Auténtica maravilla arquitectónica del Barroco, diseñada por Churriguera y finalizada por García de Quiñones. Una de sus curiosidades, que me hizo notar un amigo arquitecto, es que parece desarrollada como un «recortable» ya que no se aprecia más que la silueta de la misma recortándose sobre el cielo. No se ve volumen ni ningun otro edificio detrás de ella, ni siquiera los tejados.
No voy a hablar de la plaza en sí puesto que en cualquier libro de arte aparece extensamente estudiada. Pero sí quiero hablar de la plaza como lugar de encuentro.
Solíamos frecuentar sus terrazas durante todo el año, incluido el frío invierno castellano, ya que su «microclima» permitía disfrutar del sol sin viento ni humedad. Siempre tienes un lugar «carasol» independientemente de la hora. Bien a la hora del vermú o a la del café ibamos pertrechados de algún libro o periódico par disimular un poco, puesto que nuestra mayor distracción era observar a la gente pasear alrededor de sus soportales.
Las «guiris» de cualbotones «charrosquier nacionalidad alegraban nuestra vista, juvenil entonces, mientras escribían postales a «mansalva». Los soldaditos españoles aumentaban sus dioptrías de tanto forzar la vista para no perder detalle. La gente más mayor tampoco perdía ocasión de buscar algún conocido entre la multitud que continuamente deambulaba por allí.
Nosotros inventábamos historias de la gente, observábamos sus expresiones y les poníamos personalidad. Creíamos distinguir al ganadero taurino que había ido a vender sus vacas, del farmaceútico de Peñaranda que había acudido a buscar piso para una hija que vendría a estudiar cuando comenzara el curso. La señora del abrigo era una solterona enjoyada que estaba esperando a una amiga para tomar el aire, y quién sabe si encontrar un buen hombre con el que remediar sus soledades. Aquél otro era contrabandista de toallas de Portugal y de café que había venido a blanquear dinero a la capital comprando «botones charros» para regalar en las grandes ocasiones. En fin que, para nosotros, todo el mundo era lo que se nos antojaba.
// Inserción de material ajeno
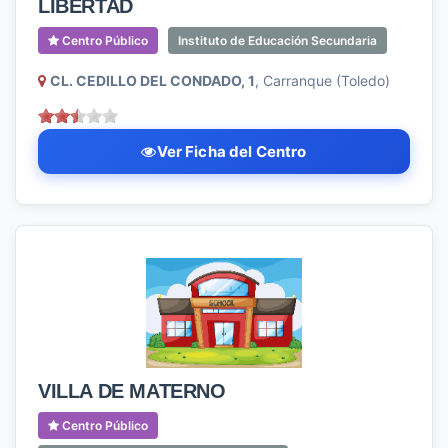
LIBERTAD
Centro Público
Instituto de Educación Secundaria
CL. CEDILLO DEL CONDADO, 1
, Carranque (Toledo)
Ver Ficha del Centro
VILLA DE MATERNO
Centro Público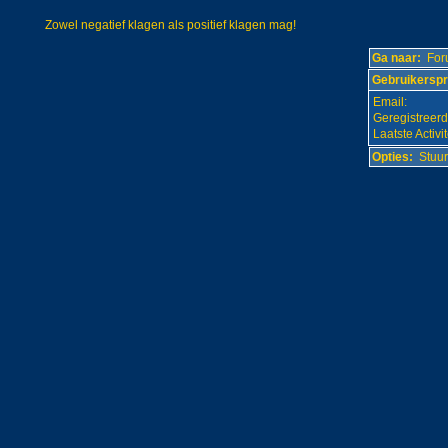
Zowel negatief klagen als positief klagen mag!
Ga naar:
Foru
Gebruikerspro
Email:
Geregistreerd
Laatste Activit
Opties:
Stuu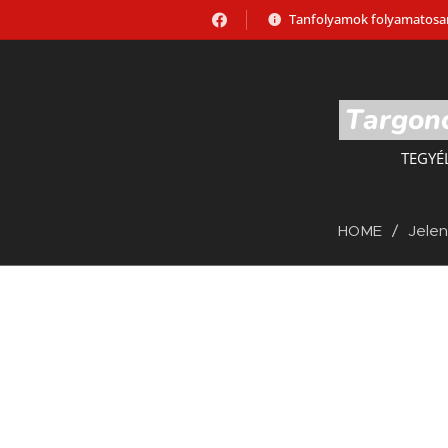
Tanfolyamok folyamatosan
Targonc
TEGYÉ
HOME
Jele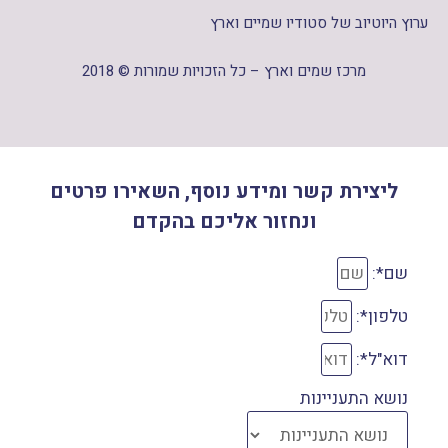
ערוץ היוטיוב של סטודיו שמיים וארץ
מרכז שמים וארץ – כל הזכויות שמורות © 2018
ליצירת קשר ומידע נוסף, השאירו פרטים
ונחזור אליכם בהקדם
שם*:
טלפון*:
דוא"ל*:
נושא התעניינות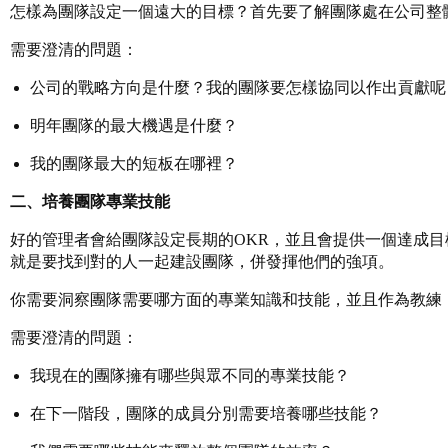
怎樣為團隊設定一個遠大的目標？首先要了解團隊處在公司整
需要澄清的問題：
公司的戰略方向是什麼？我的團隊要怎樣協同以作出貢獻呢
明年團隊的最大機遇是什麼？
我的團隊最大的短板在哪裡？
二、培養團隊專業技能
好的管理者會給團隊設定長期的OKR，並且會提供一個達成
就是要找到對的人一起建設團隊，併發揮他們的強項。
你需要洞察團隊需要哪方面的專業知識和技能，並且作為教練
需要澄清的問題：
我現在的團隊擁有哪些與眾不同的專業技能？
在下一階段，團隊的成員分別需要培養哪些技能？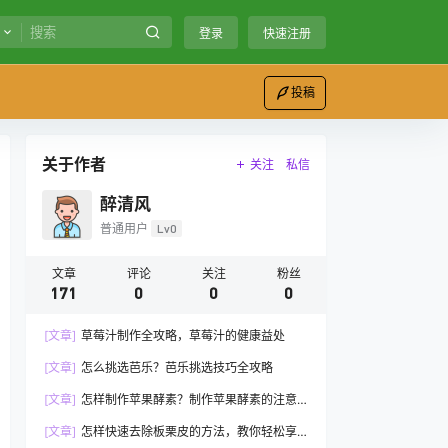
登录
快速注册
投稿
关于作者
关注
私信
醉清风
普通用户
Lv0
文章
评论
关注
粉丝
171
0
0
0
[文章]
草莓汁制作全攻略，草莓汁的健康益处
[文章]
怎么挑选芭乐？芭乐挑选技巧全攻略
[文章]
怎样制作苹果酵素？制作苹果酵素的注意
事项
[文章]
怎样快速去除板栗皮的方法，教你轻松享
Realmente era divertido el rato. Todo el mundo daba vueltas y más vueltas alrededor de la plaza y nosotros nos entreteníamos en contar las que llevaban algunos. Decíamos, medio en broma, medio en serio que cada cien vueltas dadas por uno de ellos, recibía una vuelta gratis como premio. Nosotros nos manteníamos en nuestro puesto como auténticos fedatarios del record de vueltas.
No pasaba mucho tiempo sin que alguien de tu entorno diera en acercarse a tu mesa, ya que antes o después, todo el mundo pasaba por dicha plaza si no una varias veces al día.
Lo mismo porque ibas de compras al mercado próximo, como a tomar una caña con su correspondiente pincho al bar de turno. Si ibas a la librería o a comprar tabaco de «contrabando» en el quiosco, a la farmacia o a dar un paseo, siempre pasabas por la plaza.
Los fines de semana todavía estaba más concurrida, ya que todas las excursiones a Salamanca empezaban el recorrido en ese lugar. Les quedaba un largo recorrido por tantos y tantos lugares que ver, la fachada de la Universidad, la Pontificia, la Casa de las Conchas , Las catedrales, conventos, etc. Así que por la tarde veías caras de satisfacción y cansancio en todos ellos, una vez más sentados en la Plaza Mayor, refrescándose y descansando los pies. Era como el remanso del río donde quedaban amontonados los restos de la riada.
Quería iniciar con éste artículo una serie de ellos donde hablaré de algunos recuerdos de Salamanca, de sus peculiaridades y de sus tradiciones, algunas muy curiosas que tuve ocasión de aprender allí. Ojalá que os vayan gustando.